### EXERCISE GOAL
Line count for "column": give the number of lines in the records below that hold it, and nothing else.

Dataset entries:
---
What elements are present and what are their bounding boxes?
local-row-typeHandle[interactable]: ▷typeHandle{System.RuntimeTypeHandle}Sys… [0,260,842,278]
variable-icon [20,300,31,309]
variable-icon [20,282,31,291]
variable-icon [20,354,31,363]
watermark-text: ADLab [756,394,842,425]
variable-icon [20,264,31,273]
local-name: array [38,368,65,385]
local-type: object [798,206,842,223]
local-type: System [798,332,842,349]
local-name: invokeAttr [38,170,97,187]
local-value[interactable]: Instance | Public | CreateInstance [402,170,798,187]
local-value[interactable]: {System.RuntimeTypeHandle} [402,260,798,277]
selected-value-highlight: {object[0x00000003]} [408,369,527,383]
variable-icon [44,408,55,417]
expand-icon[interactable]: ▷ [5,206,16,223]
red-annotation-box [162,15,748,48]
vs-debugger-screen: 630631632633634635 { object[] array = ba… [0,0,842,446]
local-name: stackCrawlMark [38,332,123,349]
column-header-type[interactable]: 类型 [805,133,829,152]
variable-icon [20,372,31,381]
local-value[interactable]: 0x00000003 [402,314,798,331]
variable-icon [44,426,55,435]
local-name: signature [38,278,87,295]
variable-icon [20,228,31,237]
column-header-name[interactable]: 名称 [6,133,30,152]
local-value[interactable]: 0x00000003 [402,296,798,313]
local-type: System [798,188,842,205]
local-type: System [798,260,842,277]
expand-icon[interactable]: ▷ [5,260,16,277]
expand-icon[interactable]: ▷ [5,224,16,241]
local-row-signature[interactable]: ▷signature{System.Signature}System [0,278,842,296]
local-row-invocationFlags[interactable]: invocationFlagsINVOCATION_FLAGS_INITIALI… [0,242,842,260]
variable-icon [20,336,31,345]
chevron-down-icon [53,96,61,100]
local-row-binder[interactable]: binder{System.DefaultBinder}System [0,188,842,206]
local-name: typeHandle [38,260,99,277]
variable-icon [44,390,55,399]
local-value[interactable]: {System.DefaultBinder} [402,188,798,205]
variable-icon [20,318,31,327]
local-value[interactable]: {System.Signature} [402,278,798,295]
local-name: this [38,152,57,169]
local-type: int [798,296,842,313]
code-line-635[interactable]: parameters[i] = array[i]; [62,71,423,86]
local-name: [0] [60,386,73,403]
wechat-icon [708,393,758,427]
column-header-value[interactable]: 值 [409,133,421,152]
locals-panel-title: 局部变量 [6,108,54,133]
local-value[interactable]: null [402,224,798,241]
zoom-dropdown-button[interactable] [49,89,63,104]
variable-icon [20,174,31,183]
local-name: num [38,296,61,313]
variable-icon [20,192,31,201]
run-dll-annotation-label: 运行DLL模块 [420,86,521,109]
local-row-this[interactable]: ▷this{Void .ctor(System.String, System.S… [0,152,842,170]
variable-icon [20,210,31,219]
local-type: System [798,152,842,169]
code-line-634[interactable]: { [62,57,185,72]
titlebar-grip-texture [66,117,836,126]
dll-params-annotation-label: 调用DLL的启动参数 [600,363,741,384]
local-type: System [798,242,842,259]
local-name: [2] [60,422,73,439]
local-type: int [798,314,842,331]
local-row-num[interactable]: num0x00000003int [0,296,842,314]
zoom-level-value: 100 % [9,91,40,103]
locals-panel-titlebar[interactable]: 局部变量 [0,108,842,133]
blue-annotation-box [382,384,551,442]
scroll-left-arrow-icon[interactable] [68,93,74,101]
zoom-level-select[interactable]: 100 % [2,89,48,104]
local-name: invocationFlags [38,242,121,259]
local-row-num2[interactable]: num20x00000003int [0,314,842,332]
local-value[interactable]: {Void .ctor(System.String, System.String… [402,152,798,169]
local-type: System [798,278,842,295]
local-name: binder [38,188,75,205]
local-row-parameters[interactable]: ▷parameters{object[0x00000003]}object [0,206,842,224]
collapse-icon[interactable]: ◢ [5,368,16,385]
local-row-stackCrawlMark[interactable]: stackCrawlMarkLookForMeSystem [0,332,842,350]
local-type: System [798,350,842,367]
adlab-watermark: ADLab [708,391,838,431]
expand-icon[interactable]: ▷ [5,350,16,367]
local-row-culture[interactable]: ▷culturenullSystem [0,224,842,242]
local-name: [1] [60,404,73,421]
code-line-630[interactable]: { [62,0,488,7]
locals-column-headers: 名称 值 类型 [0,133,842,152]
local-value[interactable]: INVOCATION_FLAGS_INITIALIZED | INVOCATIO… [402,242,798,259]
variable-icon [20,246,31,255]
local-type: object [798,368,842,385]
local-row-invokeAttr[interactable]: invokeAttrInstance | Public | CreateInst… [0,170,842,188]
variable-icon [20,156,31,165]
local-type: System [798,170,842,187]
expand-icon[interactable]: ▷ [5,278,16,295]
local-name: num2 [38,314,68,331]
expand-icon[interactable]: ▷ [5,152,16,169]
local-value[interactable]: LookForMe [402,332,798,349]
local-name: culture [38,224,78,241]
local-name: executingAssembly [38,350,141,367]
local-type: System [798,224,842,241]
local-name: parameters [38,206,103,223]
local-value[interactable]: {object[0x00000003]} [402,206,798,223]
---
### ANSWER BOX
4